Last December, Google fired AI researcher Timnit Gebru after she tried to be outspoken about unethical AI, which elevated public criticism of the company as well as internal dissent. Today, more than 225 Google employees announced they’ve created a union, which is a first for parent company Alphabet and a historic event for Silicon Valley.
The reveal came through a New York Times op-ed that tries to explain how a more organized workforce will help course-correct Google from within, after years of failing to do so through public pressure. After all, the company’s previous motto used to be “Don’t Be Evil” before it was changed to “Do The Right Thing” in 2015, and many Google employees increasingly feel like it’s been the opposite — a pursuit of higher profits for executives and investors in disregard of worker rights and the public good.
The newly formed union’s leaders mention several instances in the last few years where Google employees tried banding together to protest questionable choices made by Google executives.
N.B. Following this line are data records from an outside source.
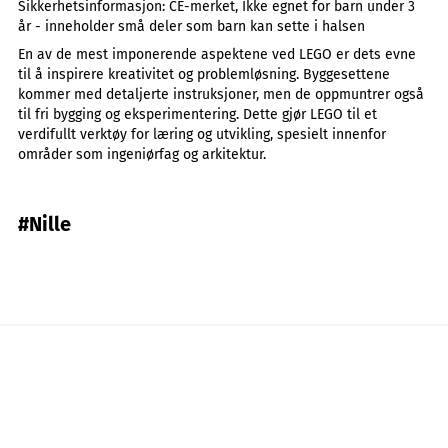
Sikkerhetsinformasjon:
CE-merket, Ikke egnet for barn under 3
år - inneholder små deler som barn kan sette i halsen
En av de mest imponerende aspektene ved LEGO er dets evne
til å inspirere kreativitet og problemløsning. Byggesettene
kommer med detaljerte instruksjoner, men de oppmuntrer også
til fri bygging og eksperimentering. Dette gjør LEGO til et
verdifullt verktøy for læring og utvikling, spesielt innenfor
områder som ingeniørfag og arkitektur.
#Nille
For instance, in 2018 thousands of Google employees expressed their distaste to the public discovery of a partnership with the Pentagon to develop drone footage-analyzing AI. The company responded by developing a set of ethical guidelines for military partnerships, but that wasn’t enough to prevent several employees from leaving the company.
Later that year it was revealed that Google had protected ‘Father of Android’ Andy Rubin from allegations of sexual misconduct and had chosen to mask the scandal through an exit deal that involved a $90 million bonus. This was followed by a protest from 20,000 Googlers as well as a series of lawsuits from shareholders who found that other executives were similarly compensated as much as $240 million to leave after being accused of sexual misconduct. The sudden departure of Timnit Gebru for being critical of existing diversity and inclusion efforts was the last straw for some.
As of writing, Google parent Alphabet has 130,000 employees that work under various contractual terms, including temporary and part-time workers. According to a joint statement from the Communications Workers of America and the newly formed Alphabet Workers Union, all are eligible to become members of the AWU, as it is meant to be “a democratic and open organization.”
Kara Silverstein, who directs Alphabet’s people operations, said in a statement that “We’ve always worked hard to create a supportive and rewarding workplace for our workforce. Of course our employees have protected labor rights that we support. But as we’ve always done, we’ll continue engaging directly with all our employees.”
That will remain to be seen as Google isn’t exactly known for taking kindly to workers attempting to unionize. Back in December, the National Labor Relations Board filed a formal complaint against Google for several violations of the National Labor Relations Act, from surveilling employees to firing them as a way to discourage others from engaging in union activities.